*TASK PROMPT*:
Give the lines again exactly as they appear below, from the line with "Ganeshacare" to the line with "Château Saint Léon", both included, and only those lines. Leave every picture out.

*THE DATA*:
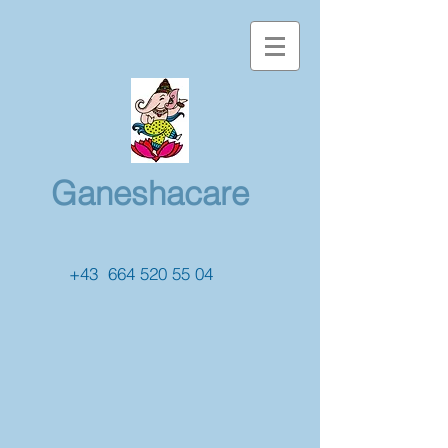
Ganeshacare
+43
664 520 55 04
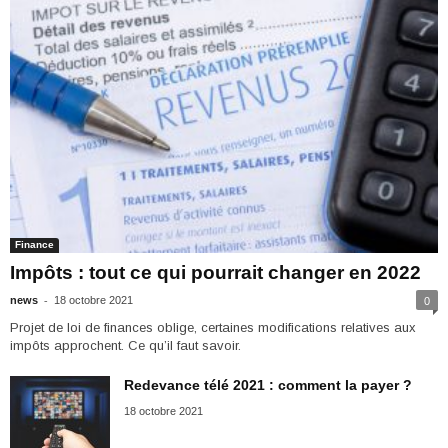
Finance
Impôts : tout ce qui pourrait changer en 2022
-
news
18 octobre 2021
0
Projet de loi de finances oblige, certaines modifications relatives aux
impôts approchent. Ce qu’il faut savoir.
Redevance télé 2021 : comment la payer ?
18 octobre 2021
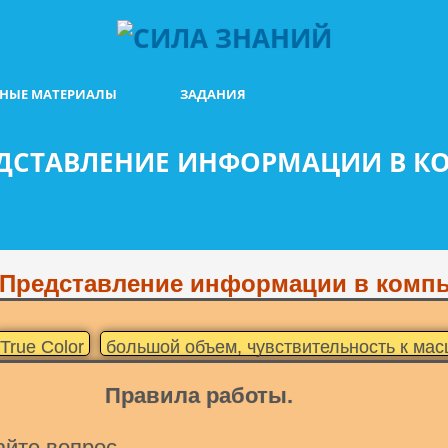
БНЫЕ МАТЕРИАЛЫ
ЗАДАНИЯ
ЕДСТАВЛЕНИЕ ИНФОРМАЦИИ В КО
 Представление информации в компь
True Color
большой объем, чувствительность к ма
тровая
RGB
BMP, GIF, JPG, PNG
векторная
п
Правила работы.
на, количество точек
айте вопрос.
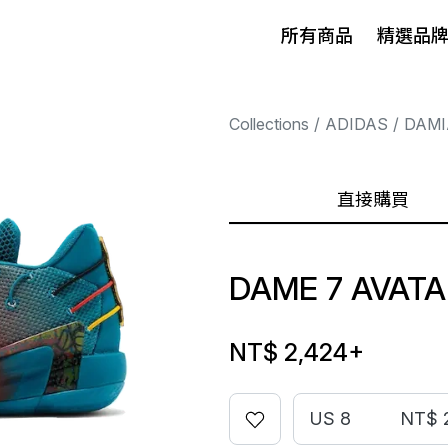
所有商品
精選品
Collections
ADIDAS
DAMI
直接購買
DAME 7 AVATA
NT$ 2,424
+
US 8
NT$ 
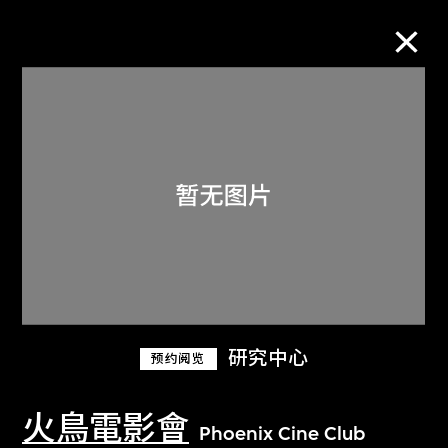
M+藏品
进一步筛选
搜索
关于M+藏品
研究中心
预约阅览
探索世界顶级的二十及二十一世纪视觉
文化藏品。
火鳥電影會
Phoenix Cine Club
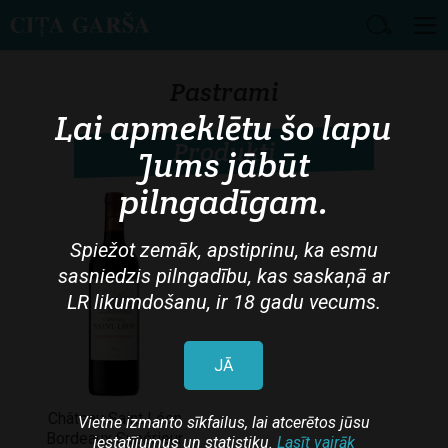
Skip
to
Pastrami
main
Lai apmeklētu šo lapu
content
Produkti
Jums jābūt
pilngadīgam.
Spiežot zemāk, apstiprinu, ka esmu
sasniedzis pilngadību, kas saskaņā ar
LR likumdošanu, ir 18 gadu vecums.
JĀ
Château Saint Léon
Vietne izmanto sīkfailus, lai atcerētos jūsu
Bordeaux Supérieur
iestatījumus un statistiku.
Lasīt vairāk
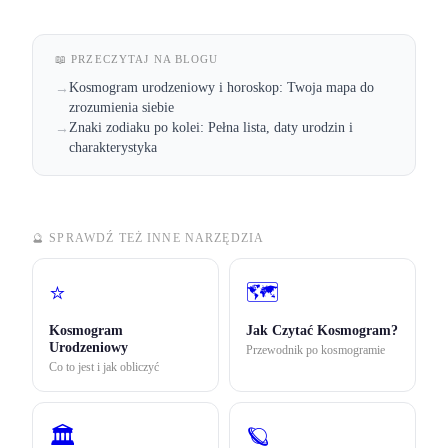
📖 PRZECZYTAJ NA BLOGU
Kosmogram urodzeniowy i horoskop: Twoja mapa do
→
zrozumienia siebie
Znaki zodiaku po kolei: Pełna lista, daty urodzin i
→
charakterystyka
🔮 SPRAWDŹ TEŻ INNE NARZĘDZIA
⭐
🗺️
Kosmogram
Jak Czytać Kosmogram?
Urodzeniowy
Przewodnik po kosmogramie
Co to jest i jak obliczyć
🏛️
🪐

...

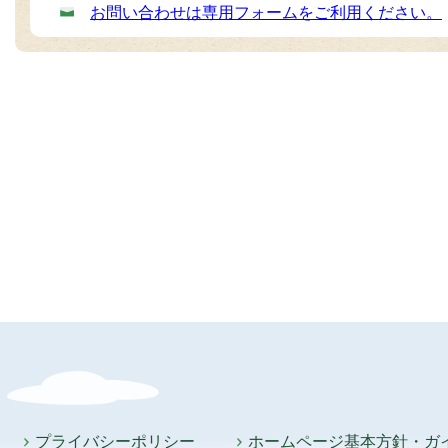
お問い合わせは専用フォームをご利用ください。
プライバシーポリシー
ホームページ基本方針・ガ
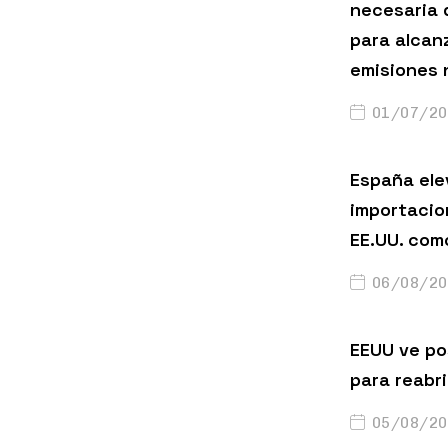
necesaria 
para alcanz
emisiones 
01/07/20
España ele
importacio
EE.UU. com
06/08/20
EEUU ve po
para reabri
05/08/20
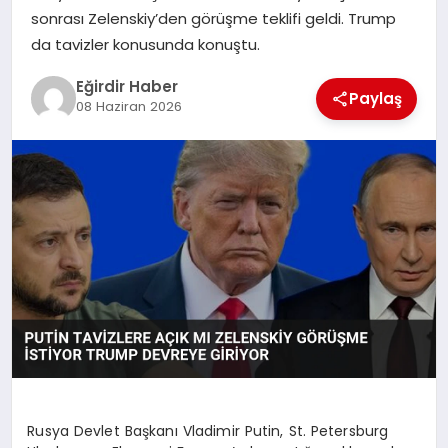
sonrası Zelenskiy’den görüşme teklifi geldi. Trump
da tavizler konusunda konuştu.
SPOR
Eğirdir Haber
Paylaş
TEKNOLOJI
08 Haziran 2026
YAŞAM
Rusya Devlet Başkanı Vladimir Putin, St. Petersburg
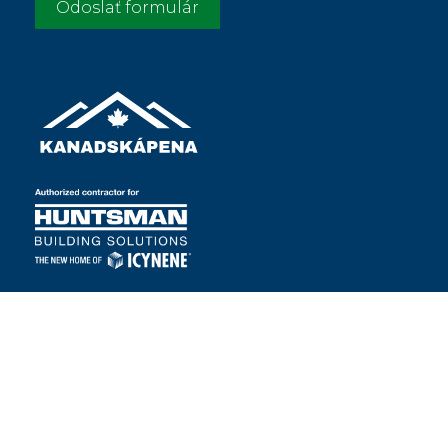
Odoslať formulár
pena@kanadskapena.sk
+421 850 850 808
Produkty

---

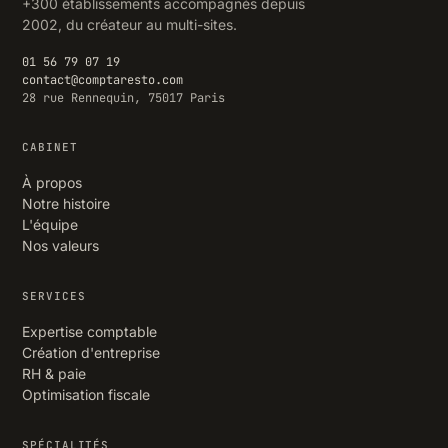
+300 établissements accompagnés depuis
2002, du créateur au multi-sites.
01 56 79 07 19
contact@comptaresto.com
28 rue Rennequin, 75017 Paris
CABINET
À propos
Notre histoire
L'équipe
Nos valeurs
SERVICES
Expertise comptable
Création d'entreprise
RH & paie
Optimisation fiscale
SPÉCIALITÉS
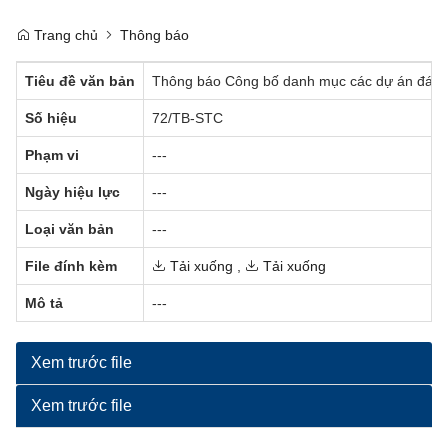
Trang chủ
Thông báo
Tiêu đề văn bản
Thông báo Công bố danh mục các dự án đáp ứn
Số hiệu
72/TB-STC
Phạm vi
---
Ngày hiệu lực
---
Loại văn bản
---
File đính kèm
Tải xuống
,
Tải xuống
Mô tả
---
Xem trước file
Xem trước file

*YOUR RESPONSE*:
Ganeshacare
+43
664 520 55 04
Finance
Impôts : tout ce qui pourrait changer en 2022
-
news
18 octobre 2021
0
Projet de loi de finances oblige, certaines modifications relatives aux
impôts approchent. Ce qu’il faut savoir.
Redevance télé 2021 : comment la payer ?
18 octobre 2021
БНЫЕ МАТЕРИАЛЫ
ЗАДАНИЯ
ЕДСТАВЛЕНИЕ ИНФОРМАЦИИ В КО
 Представление информации в компь
True Color
большой объем, чувствительность к ма
тровая
RGB
BMP, GIF, JPG, PNG
векторная
п
Правила работы.
на, количество точек
айте вопрос.
所有商品
精選品
Collections
ADIDAS
DAMI
直接購買
DAME 7 AVATA
NT$ 2,424
+
US 8
NT$ 
M+藏品
进一步筛选
搜索
关于M+藏品
研究中心
预约阅览
探索世界顶级的二十及二十一世纪视觉
文化藏品。
火鳥電影會
Phoenix Cine Club
Skip
to
Pastrami
main
Lai apmeklētu šo lapu
content
Produkti
Jums jābūt
pilngadīgam.
Spiežot zemāk, apstiprinu, ka esmu
sasniedzis pilngadību, kas saskaņā ar
LR likumdošanu, ir 18 gadu vecums.
JĀ
Château Saint Léon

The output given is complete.